With one credit under her belt now, Cedrianna said she’s looking forward to graduating from high school with as many college credits as she can get.
Potentially, she can earn about a year and a half’s worth of credits from Ivy Tech State College while she’s simultaneously earning her high school diploma.
But not every student in Riley Early College, which is located at the old Studebaker School, has been as suc-cessful as Cedrianna has been so far.
In fact, of the 64 inaugural freshmen in the program when it began three years ago, just 13 are eligible to take college classes on campus this fall at Ivy Tech.
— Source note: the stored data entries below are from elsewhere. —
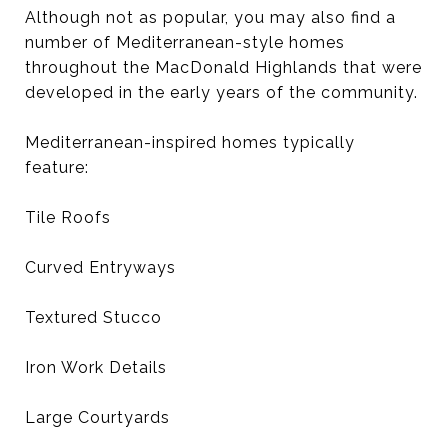
Although not as popular, you may also find a
number of Mediterranean-style homes
throughout the MacDonald Highlands that were
developed in the early years of the community.
Mediterranean-inspired homes typically
feature:
Tile Roofs
Curved Entryways
Textured Stucco
Iron Work Details
Large Courtyards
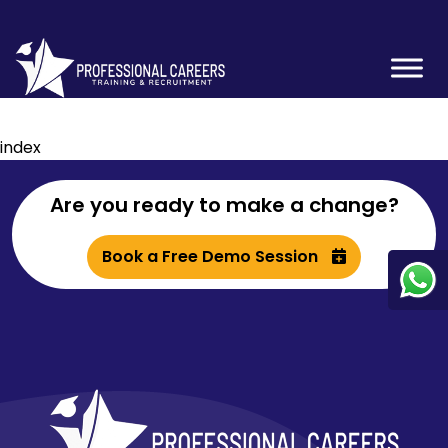
index
Are you ready to make a change?
Book a Free Demo Session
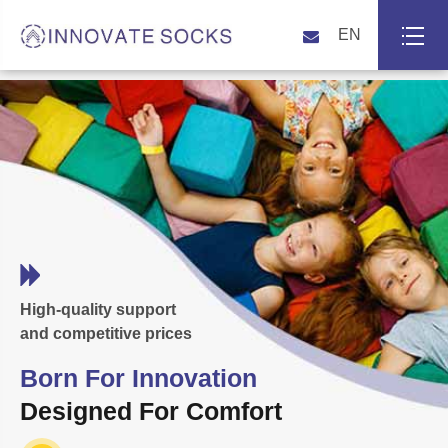
EN
High-quality support
and competitive prices
Born For Innovation
Designed For Comfort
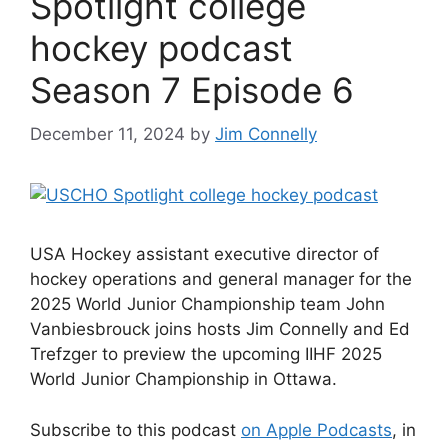
Spotlight college
hockey podcast
Season 7 Episode 6
December 11, 2024
by
Jim Connelly
USA Hockey assistant executive director of
hockey operations and general manager for the
2025 World Junior Championship team John
Vanbiesbrouck joins hosts Jim Connelly and Ed
Trefzger to preview the upcoming IIHF 2025
World Junior Championship in Ottawa.
Subscribe to this podcast
on Apple Podcasts
, in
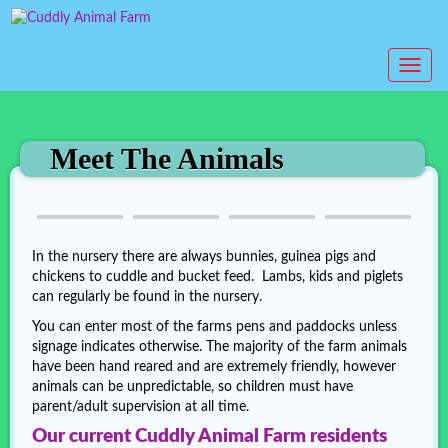
T
o
g
g
l
Meet The Animals
e
n
a
v
i
In the nursery there are always bunnies, guinea pigs and
g
chickens to cuddle and bucket feed. Lambs, kids and piglets
a
can regularly be found in the nursery.
t
You can enter most of the farms pens and paddocks unless
i
signage indicates otherwise. The majority of the farm animals
o
have been hand reared and are extremely friendly, however
n
animals can be unpredictable, so children must have
parent/adult supervision at all time.
Our current Cuddly Animal Farm residents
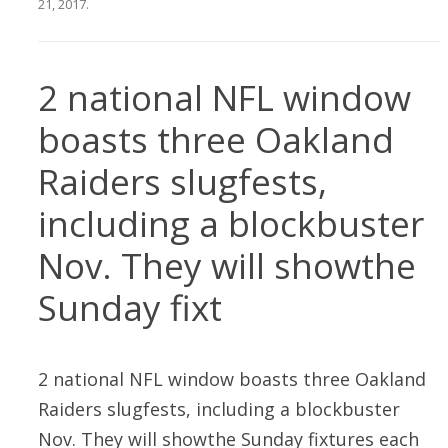
21, 2017
.
2 national NFL window
boasts three Oakland
Raiders slugfests,
including a blockbuster
Nov. They will showthe
Sunday fixt
2 national NFL window boasts three Oakland
Raiders slugfests, including a blockbuster
Nov. They will showthe Sunday fixtures each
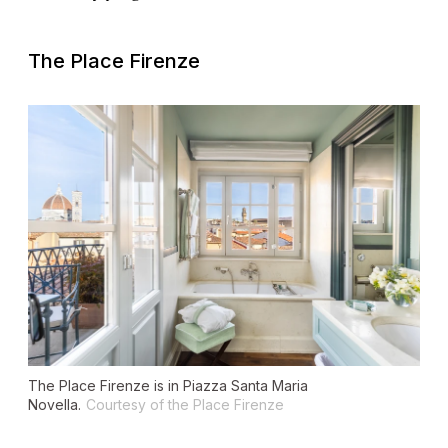
The Place Firenze
The Place Firenze is in Piazza Santa Maria
Novella.
Courtesy of the Place Firenze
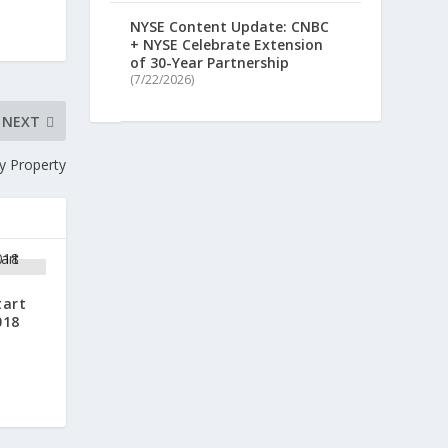
NYSE Content Update: CNBC
+ NYSE Celebrate Extension
of 30-Year Partnership
(7/22/2026)
NEXT
y Property
tart
018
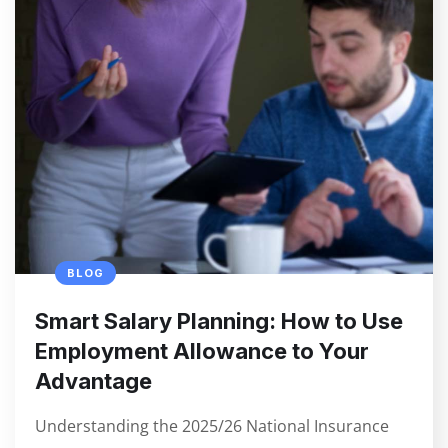
BLOG
Smart Salary Planning: How to Use
Employment Allowance to Your
Advantage
Understanding the 2025/26 National Insurance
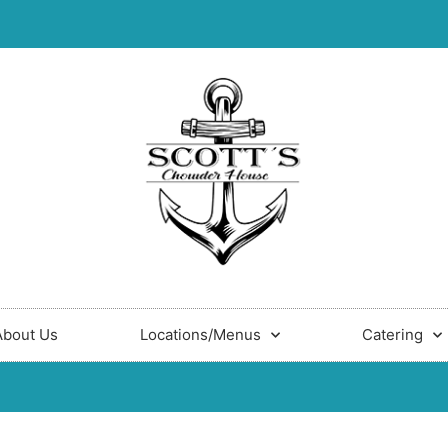
About Us
Locations/Menus
Catering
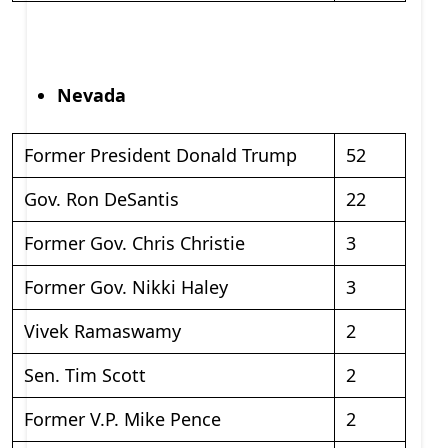
Nevada
Former President Donald Trump
52
Gov. Ron DeSantis
22
Former Gov. Chris Christie
3
Former Gov. Nikki Haley
3
Vivek Ramaswamy
2
Sen. Tim Scott
2
Former V.P. Mike Pence
2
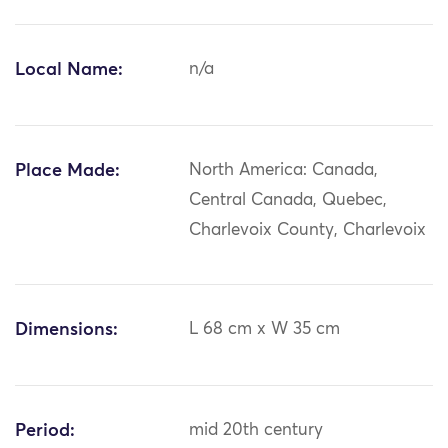
Local Name:
n/a
Place Made:
North America: Canada,
Central Canada, Quebec,
Charlevoix County, Charlevoix
Dimensions:
L 68 cm x W 35 cm
Period:
mid 20th century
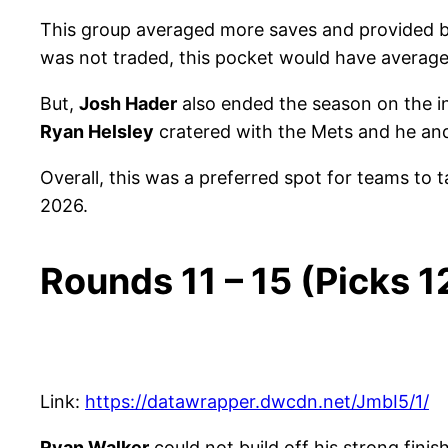
This group averaged more saves and provided bet
was not traded, this pocket would have average
But,
Josh Hader
also ended the season on the inj
Ryan Helsley
cratered with the Mets and he a
Overall, this was a preferred spot for teams to t
2026.
Rounds 11 – 15 (Picks 
Link:
https://datawrapper.dwcdn.net/JmbI5/1/
Ryan Walker
could not build off his strong finis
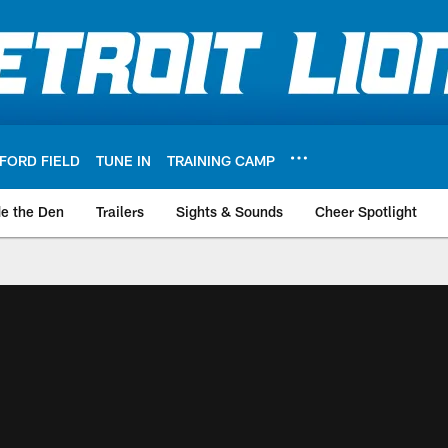
FORD FIELD
TUNE IN
TRAINING CAMP
de the Den
Trailers
Sights & Sounds
Cheer Spotlight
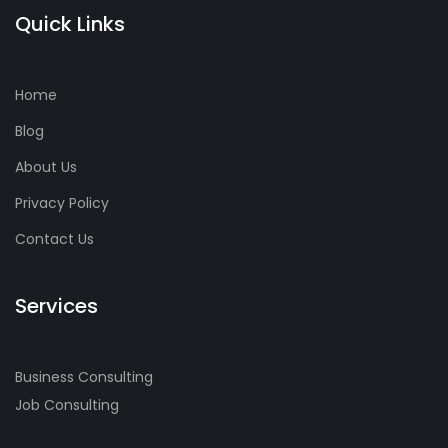
Quick Links
Home
Blog
About Us
Privacy Policy
Contact Us
Services
Business Consulting
Job Consulting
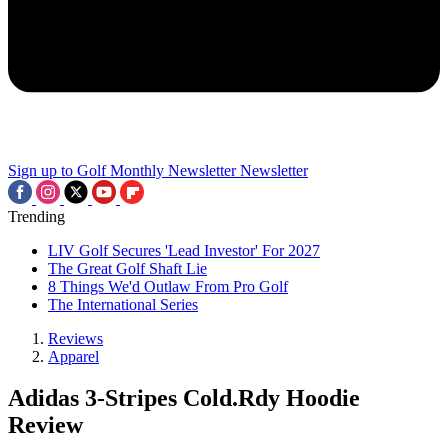
Sign up to Golf Monthly Newsletter
Newsletter
Trending
LIV Golf Secures 'Lead Investor' For 2027
The Great Golf Shaft Lie
8 Things We'd Outlaw From Pro Golf
The International Series
Reviews
Apparel
Adidas 3-Stripes Cold.Rdy Hoodie
Review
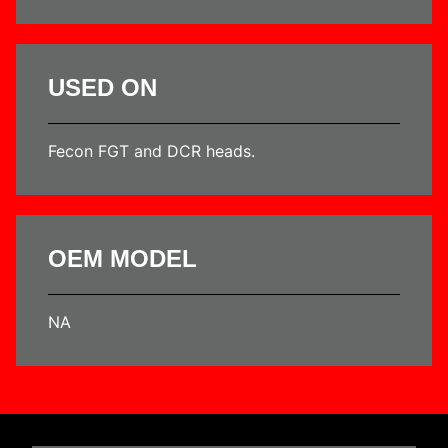
USED ON
Fecon FGT and DCR heads.
OEM MODEL
NA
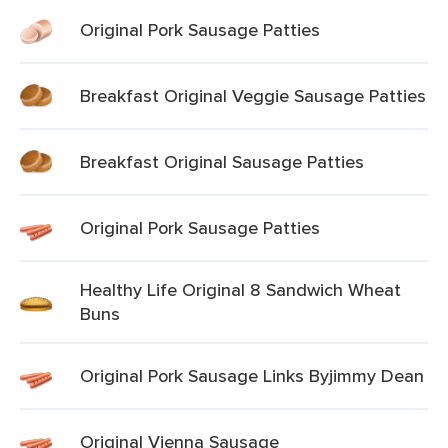
Original Pork Sausage Patties
Breakfast Original Veggie Sausage Patties
Breakfast Original Sausage Patties
Original Pork Sausage Patties
Healthy Life Original 8 Sandwich Wheat
Buns
Original Pork Sausage Links Byjimmy Dean
Original Vienna Sausage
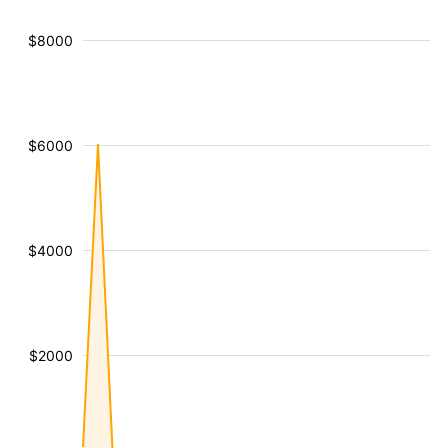
$8000
$6000
$4000
$2000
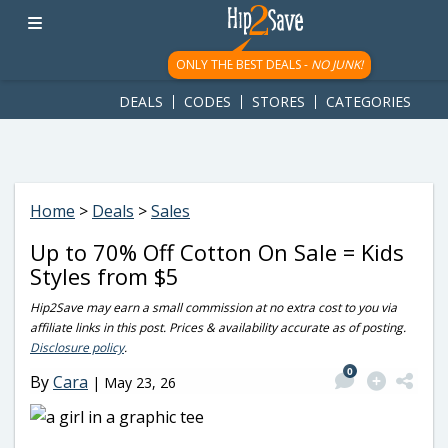
googletag.cmd.push(function() { googletag.display('div-gpt-
ad-1781617543749-0'); });
ONLY THE BEST DEALS -
NO JUNK!
DEALS
CODES
STORES
CATEGORIES
Home
>
Deals
>
Sales
Up to 70% Off Cotton On Sale = Kids
Styles from $5
Hip2Save may earn a small commission at no extra cost to you via
affiliate links in this post. Prices & availability accurate as of posting.
Disclosure policy
.
0
By
Cara
|
May 23, 26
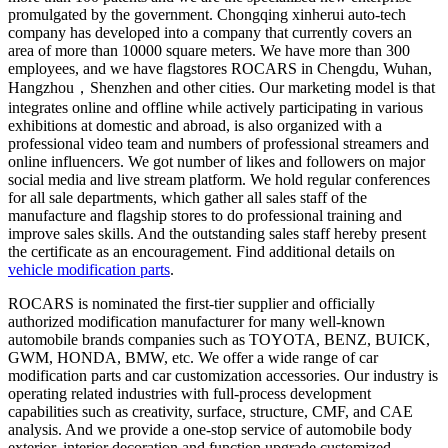
promulgated by the government. Chongqing xinherui auto-tech
company has developed into a company that currently covers an
area of more than 10000 square meters. We have more than 300
employees, and we have flagstores ROCARS in Chengdu, Wuhan,
Hangzhou，Shenzhen and other cities. Our marketing model is that
integrates online and offline while actively participating in various
exhibitions at domestic and abroad, is also organized with a
professional video team and numbers of professional streamers and
online influencers. We got number of likes and followers on major
social media and live stream platform. We hold regular conferences
for all sale departments, which gather all sales staff of the
manufacture and flagship stores to do professional training and
improve sales skills. And the outstanding sales staff hereby present
the certificate as an encouragement. Find additional details on
vehicle modification parts
.
ROCARS is nominated the first-tier supplier and officially
authorized modification manufacturer for many well-known
automobile brands companies such as TOYOTA, BENZ, BUICK,
GWM, HONDA, BMW, etc. We offer a wide range of car
modification parts and car customization accessories. Our industry is
operating related industries with full-process development
capabilities such as creativity, surface, structure, CMF, and CAE
analysis. And we provide a one-stop service of automobile body
exterior, interior decoration and function upgrade customized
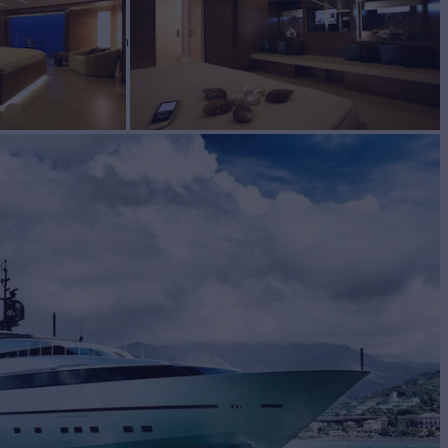
SY
Yacht for Charter
BUILD
lorenzo
2009/2024
EW
RATES FROM
€135,000
8
/wk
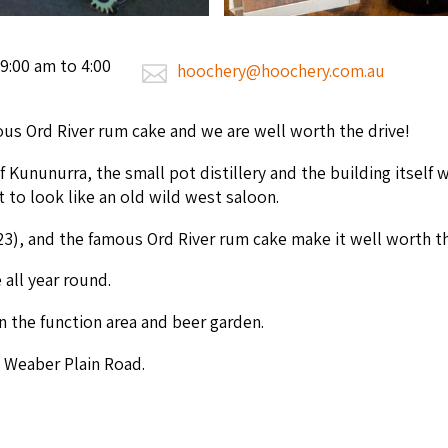
9:00 am to 4:00
hoochery@hoochery.com.au
s Ord Riv­er rum cake and we are well worth the drive!
f Kununur­ra, the small pot dis­tillery and the build­ing itself w
lt to look like an old wild west saloon.
23
), and the famous Ord Riv­er rum cake make it well worth th
e all year round.
in the func­tion area and beer garden.
 Weaber Plain Road.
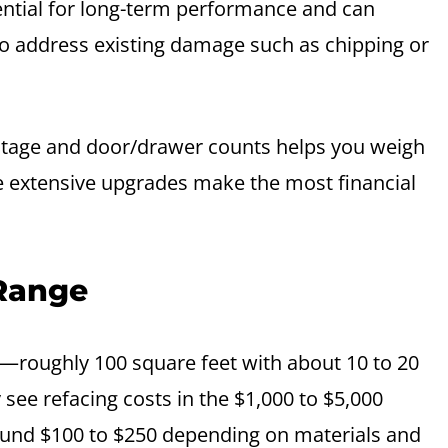
sential for long-term performance and can
to address existing damage such as chipping or
otage and door/drawer counts helps you weigh
re extensive upgrades make the most financial
 Range
—roughly 100 square feet with about 10 to 20
y see refacing costs in the $1,000 to $5,000
around $100 to $250 depending on materials and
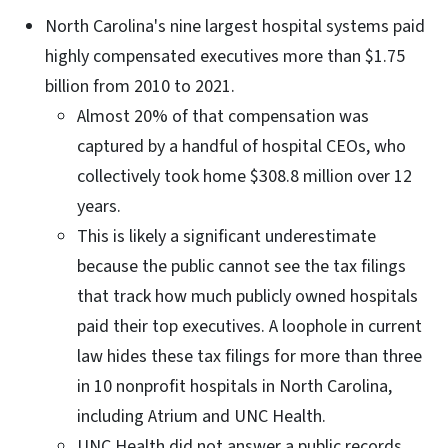
North Carolina's nine largest hospital systems paid
highly compensated executives more than $1.75
billion from 2010 to 2021.
Almost 20% of that compensation was
captured by a handful of hospital CEOs, who
collectively took home $308.8 million over 12
years.
This is likely a significant underestimate
because the public cannot see the tax filings
that track how much publicly owned hospitals
paid their top executives. A loophole in current
law hides these tax filings for more than three
in 10 nonprofit hospitals in North Carolina,
including Atrium and UNC Health.
UNC Health did not answer a public records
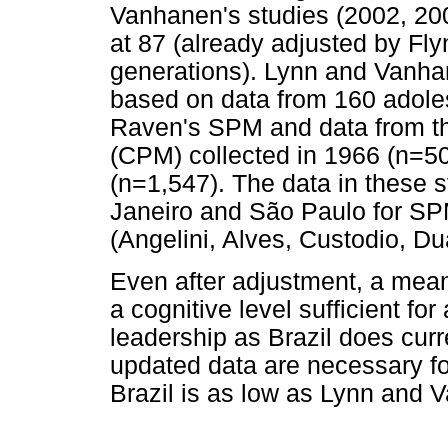
Vanhanen's studies (2002, 20
at 87 (already adjusted by Fly
generations). Lynn and Vanhan
based on data from 160 adoles
Raven's SPM and data from th
(CPM) collected in 1966 (n=5
(n=1,547). The data in these s
Janeiro and São Paulo for SP
(Angelini, Alves, Custodio, Du
Even after adjustment, a mean
a cognitive level sufficient fo
leadership as Brazil does curr
updated data are necessary fo
Brazil is as low as Lynn and 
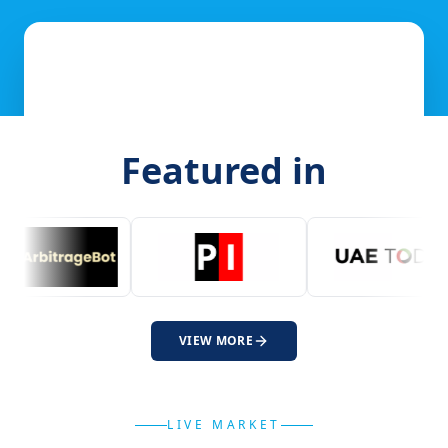
Featured in
VIEW MORE
LIVE MARKET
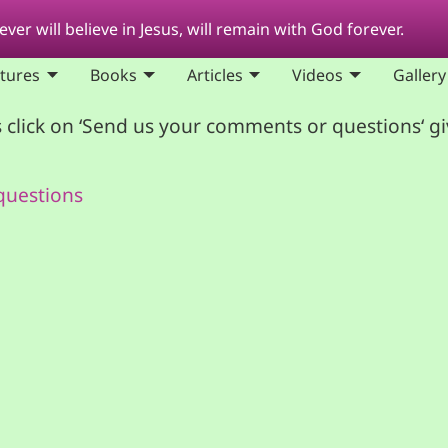
ver will believe in Jesus, will remain with God forever.
ptures
Books
Articles
Videos
Gallery
 click on ‘Send us your comments or questions‘ g
questions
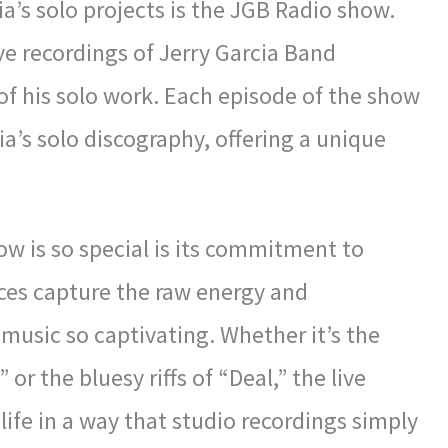
a’s solo projects is the JGB Radio show.
ive recordings of Jerry Garcia Band
of his solo work. Each episode of the show
ia’s solo discography, offering a unique
w is so special is its commitment to
ces capture the raw energy and
 music so captivating. Whether it’s the
or the bluesy riffs of “Deal,” the live
 life in a way that studio recordings simply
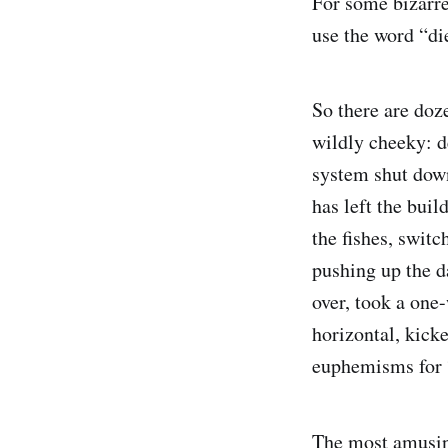
For some bizarre 
use the word “di
So there are doz
wildly cheeky: de
system shut down
has left the bui
the fishes, swit
pushing up the d
over, took a one
horizontal, kick
euphemisms for 
The most amusin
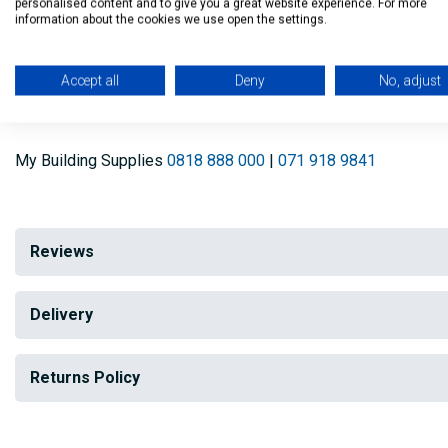
personalised content and to give you a great website experience. For more
information about the cookies we use open the settings.
Store paint in dry conditions and protect from extreme tem
Pure Brilliant White
Accept all
Deny
No, adjust
Oil Based paint
My Building Supplies
0818 888 000
|
071 918 9841
Reviews
Delivery
Returns Policy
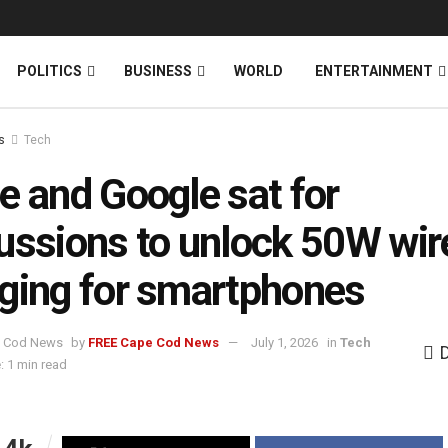
News
DONATE
POLITICS
BUSINESS
WORLD
ENTERTAINMENT
s
Tech
e and Google sat for
ussions to unlock 50W wir
ging for smartphones
by
FREE Cape Cod News
July 1, 2026
in
Tech
: 1 min read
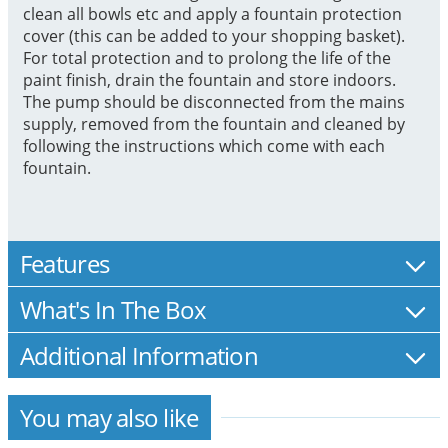
clean all bowls etc and apply a fountain protection
cover (this can be added to your shopping basket).
For total protection and to prolong the life of the
paint finish, drain the fountain and store indoors.
The pump should be disconnected from the mains
supply, removed from the fountain and cleaned by
following the instructions which come with each
fountain.
Features
What's In The Box
Additional Information
You may also like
The remainder have not passed the required college entrance exam, withdrawn, been expelled or failed the prerequisite classes, said South Bend Community School Corp. Superintendent Carole Schmidt.
Recent enrollment figures show 181 students, freshmen through juniors, attend the program that was designed to accommodate 100 freshmen its first year and to add another 100 freshmen each year until ninth-through 12th-graders are served.
As the corporation searches for ways to compensate for a more than $10 million budget shortfall between now and the end of next year, Early College has made its way onto the list of potential cuts.
Not including the students’ tuition at Ivy Tech, a cost the school district picks up, elimination of the program would save the school corporation more than $1 million in 2013 alone, Schmidt said.
Asked if she’d deem Early College a success, the superintendent said it depends on which “lens” one uses.
From a purely budgetary one, she said, likely the answer would be no.
But if you consider the doors that could be opened for the 13 students who will spend their senior year on campus at Ivy Tech next school year taking English composition and economics and government and politics, among other classes, the answer would be yes.
The Center of Excellence in Leadership of Learning at the University of Indianapolis leads the statewide Early College network. The center hosts events and site visits to promote Early College and other unique high school programs, including the New Tech concept.
The organization has offered to evaluate the state’s Early College Programs and then assign each a “status” based upon how well it meets core principles.
That process, however, has been inconsistent recently.
Because of staff turnover at the center, Riley Early College, in its third year of operation now, has never been evaluated.
Janet Boyle, assistant director of the center, said she’s in the process of revamping the endorsement — or evaluation — process of Early College high schools.